3.9 Mean and Variance of Linear Functions

SW 2.2

For this part, suppose that \(Y=a + bX\) where \(Y\) and \(X\) are random variables while \(a\) and \(b\) are fixed constants.

Properties of Expectations

  1. \(\mathbb{E}[a] = a\) [In words: the expected value of a constant is just the constant. This holds because there is nothing random about \(a\) — we just know what it is.]

  2. \(\mathbb{E}[bX] = b\mathbb{E}[X]\) [In words: the expected value of a constant times a random variable is equal to the constant times the expected value of the random variable. We will use this property often this semester.]

  3. \(\mathbb{E}[a + bX] = a + b\mathbb{E}[X]\) [In words: expected values “pass through” sums. We will use this property often this semester.]

You’ll also notice the similarity between the properties of summations and expectations. This is not a coincidence — it holds because expectations are defined as summations (or very closely related, as integrals).

Properties of Variance

  1. \(\mathrm{var}(a) = 0\) [In words: the variance of a constant is equal to 0.]

  2. \(\mathrm{var}(bX) = b^2 \mathrm{var}(X)\) [In words: A constant can come out of the variance, but it needs to be squared first.]

  3. \(\mathrm{var}(a + bX) = \mathrm{var}(bX) = b^2 \mathrm{var}(X)\)

Example 3.11 Later on in the semester, it will sometimes be convenient for us to “standardize” some random variables. We’ll talk more about the reason to do this later, but for now, I’ll just give the typical formula for standardizing a random variable and we’ll see if we can figure out what the mean and variance of the standardized random variable are.
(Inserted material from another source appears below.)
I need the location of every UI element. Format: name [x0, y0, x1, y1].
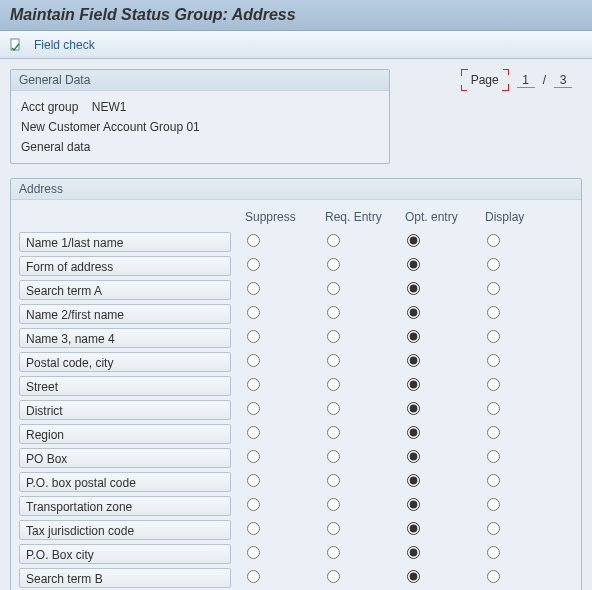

\[ Y = \frac{ X - \mathbb{E}[X]}{\sqrt{\mathrm{var}(X)}} \] Just to be clear here, we are standardizing the random variable \(X\) and calling its standardized version \(Y\). Let’s calculate its mean

\[ \begin{aligned} \mathbb{E}[Y] &= \mathbb{E}\left[ \frac{X - \mathbb{E}[X]}{\sqrt{\mathrm{var}(X)}} \right] \\ &= \frac{1}{\sqrt{\mathrm{var}(X)}} \mathbb{E}\big[ X - \mathbb{E}[X] \big] \\ &= \frac{1}{\sqrt{\mathrm{var}(X)}} \left( \mathbb{E}[X] - \mathbb{E}\big[\mathbb{E}[X]\big] \right) \\ &= \frac{1}{\sqrt{\mathrm{var}(X)}} \left( \mathbb{E}[X] - \mathbb{E}[X] \right) \\ &= 0 \end{aligned} \] where the first equality just comes from the definition of \(Y\), the second equality holds because \(1/\sqrt{\mathrm{var}(X)}\) is a constant and can therefore come out of the expectation, the third equality holds because the expectation can pass through the difference, the fourth equality holds because \(\mathbb{E}[X]\) is a constant and therefore \(\mathbb{E}\big[\mathbb{E}[X]\big] = \mathbb{E}[X]\), and the last equality holds because the term in parentheses is equal to 0. Thus, the mean of \(Y\) is equal to 0. Now let’s calculate the variance.

\[ \begin{aligned} \mathrm{var}(Y) &= \mathrm{var}\left( \frac{X}{\sqrt{\mathrm{var}(X)}} - \frac{\mathbb{E}[X]}{\sqrt{\mathrm{var}(X)}} \right) \\ &= \mathrm{var}\left( \frac{X}{\sqrt{\mathrm{var}(X)}}\right) \\ &= \left( \frac{1}{\sqrt{\mathrm{var}(X)}} \right)^2 \mathrm{var}(X) \\ &= \frac{\mathrm{var}(X)}{\mathrm{var}(X)} \\ &= 1 \end{aligned} \] where the first equality holds by the definition of \(Y\), the second equality holds because the second term is a constant and by Variance Property 3 above, the third equality holds because \((1/\sqrt{\mathrm{var}(X)})\) is a constant and can come out of the variance but needs to be squared, the fourth equality holds by squaring the term on the left, and the last equality holds by cancelling the numerator and denominator.

Therefore, we have showed that the mean of the standardized random variable is 0 and its variance is 1. This is, in fact, the goal of standardizing a random variable — to transform it so that it has mean 0 and variance 1 and the particular transformation given in this example is one that delivers a new random variable with these properties.